WORK INSTRUCTIONS |
Lines holding the string "Promenadenfest" are the ones to copy from this listing.
Start of RECORDS TO USE
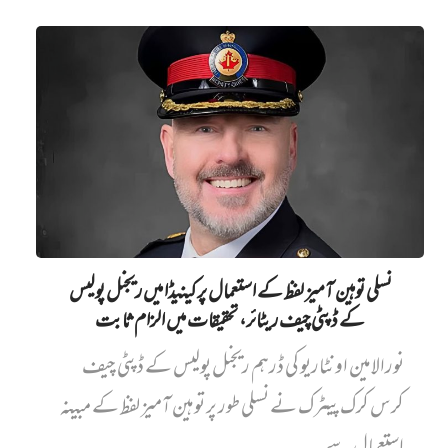
نسلی توہین آمیز لفظ کے استعمال پر کینیڈا میں ریجنل پولیس
کے ڈپٹی چیف ریٹائر، تحقیقات میں الزام ثابت
نورالامین اونٹاریو کی ڈرہم ریجنل پولیس کے ڈپٹی چیف
کرس کرک پیٹرک نے نسلی طور پر توہین آمیز لفظ کے مبینہ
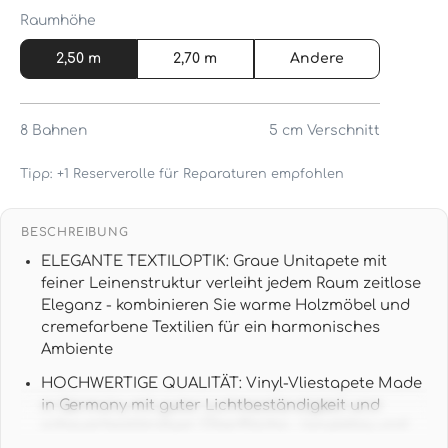
Raumhöhe
2,50 m
2,70 m
Andere
8
Bahnen
5 cm
Verschnitt
Tipp: +1 Reserverolle für Reparaturen empfohlen
BESCHREIBUNG
ELEGANTE TEXTILOPTIK: Graue Unitapete mit
feiner Leinenstruktur verleiht jedem Raum zeitlose
Eleganz - kombinieren Sie warme Holzmöbel und
cremefarbene Textilien für ein harmonisches
Ambiente
HOCHWERTIGE QUALITÄT: Vinyl-Vliestapete Made
in Germany mit guter Lichtbeständigkeit und
scheuerbeständiger Oberfläche - langlebig und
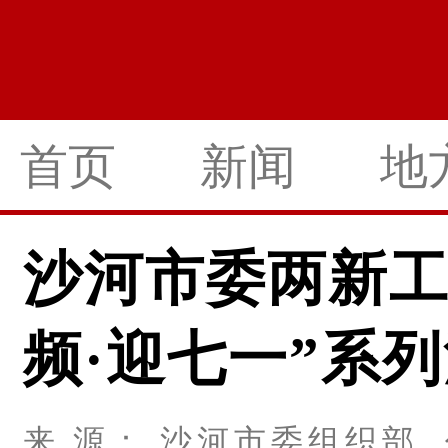
首页
新闻
地
沙河市委两新工委
频·迎七一”系
来 源： 沙河市委组织部 作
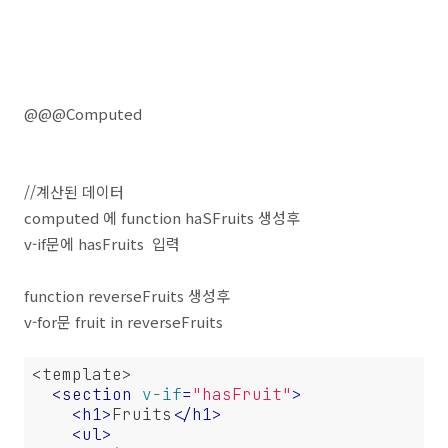
@@@Computed
//계산된 데이터
computed 에 function haSFruits 생성후
v-if문에 hasFruits 입력
function reverseFruits 생성후
v-for문 fruit in reverseFruits
<template>

<
section
v-if
=
"hasFruit"
>
<
h1
>
Fruits
</
h1
>
<
ul
>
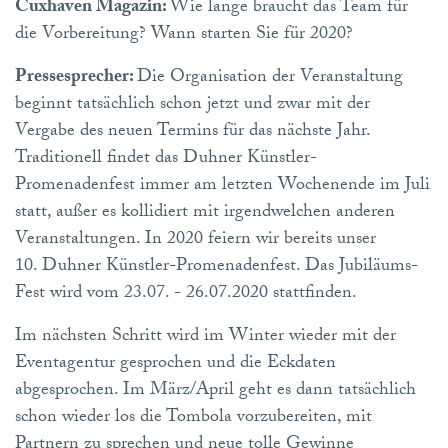
Cuxhaven Magazin:
Wie lange braucht das Team für
die Vorbereitung? Wann starten Sie für 2020?
Pressesprecher:
Die Organisation der Veranstaltung
beginnt tatsächlich schon jetzt und zwar mit der
Vergabe des neuen Termins für das nächste Jahr.
Traditionell findet das Duhner Künstler-
Promenadenfest immer am letzten Wochenende im Juli
statt, außer es kollidiert mit irgendwelchen anderen
Veranstaltungen. In 2020 feiern wir bereits unser
10. Duhner Künstler-Promenadenfest. Das Jubiläums-
Fest wird vom 23.07. - 26.07.2020 stattfinden.
Im nächsten Schritt wird im Winter wieder mit der
Eventagentur gesprochen und die Eckdaten
abgesprochen. Im März/April geht es dann tatsächlich
schon wieder los die Tombola vorzubereiten, mit
Partnern zu sprechen und neue tolle Gewinne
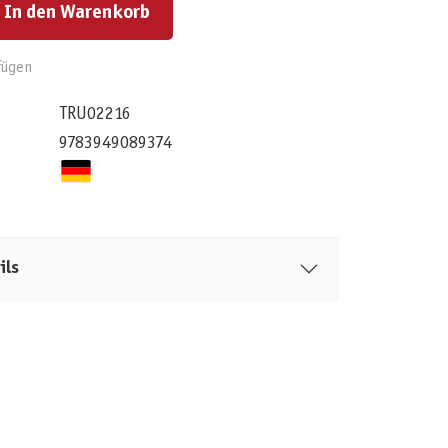
In den Warenkorb
fügen
TRU02216
9783949089374
ils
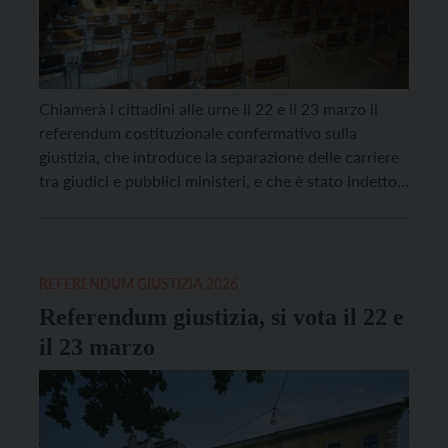
Chiamerà i cittadini alle urne il 22 e il 23 marzo il
referendum costituzionale confermativo sulla
giustizia, che introduce la separazione delle carriere
tra giudici e pubblici ministeri, e che è stato indetto
giovedì 15 gennaio, dopo una raccolta che ha
superato le 500.000 firme. Il referendum
costituzionale è uno strumento previsto dall’articolo
138 della […]
REFERENDUM GIUSTIZIA 2026
Referendum giustizia, si vota il 22 e
il 23 marzo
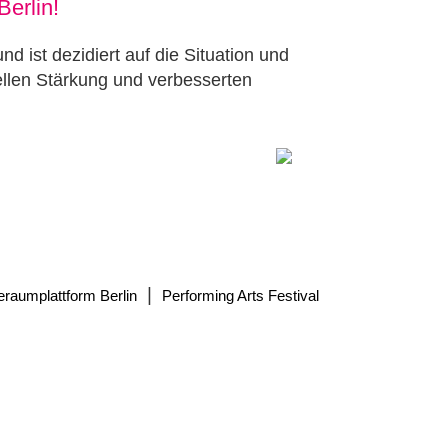
Berlin!
d ist dezidiert auf die Situation und
rellen Stärkung und verbesserten
|
eraumplattform Berlin
Performing Arts Festival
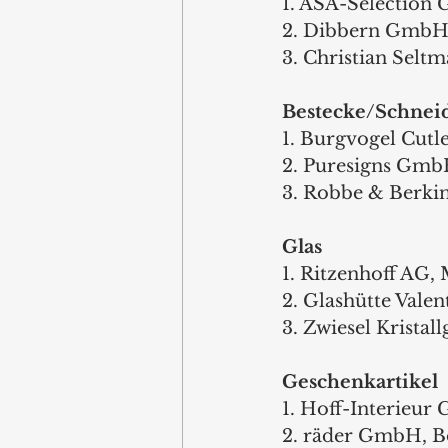
1. ASA-Selectio
2. Dibbern GmbH,
3. Christian Sel
Bestecke/Schnei
1. Burgvogel Cut
2. Puresigns Gm
3. Robbe & Berki
Glas
1. Ritzenhoff AG,
2. Glashütte Vale
3. Zwiesel Kristal
Geschenkartikel
1. Hoff-Interieu
2. räder GmbH, 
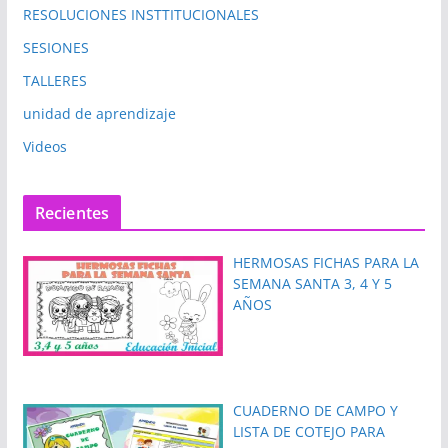
RESOLUCIONES INSTTITUCIONALES
SESIONES
TALLERES
unidad de aprendizaje
Videos
Recientes
HERMOSAS FICHAS PARA LA
SEMANA SANTA 3, 4 Y 5
AÑOS
CUADERNO DE CAMPO Y
LISTA DE COTEJO PARA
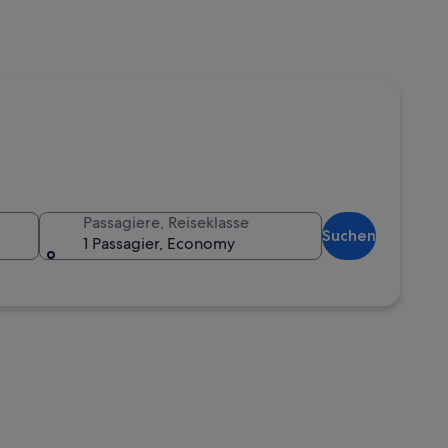
Passagiere, Reiseklasse
Suchen
1 Passagier, Economy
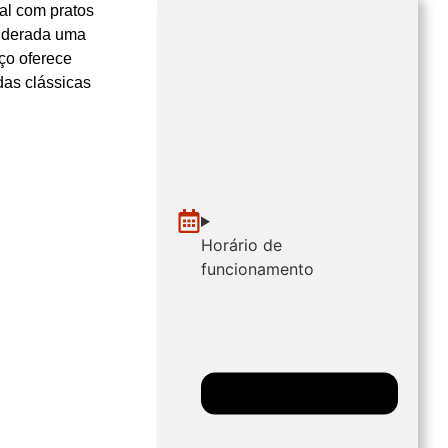
al com pratos
siderada uma
ço oferece
das clássicas
Horário de
funcionamento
End of RECORDS TO USE
TASK SOLUTION |
Promenadenfest immer am letzten Wochenende im Juli
10. Duhner Künstler-Promenadenfest. Das Jubiläums-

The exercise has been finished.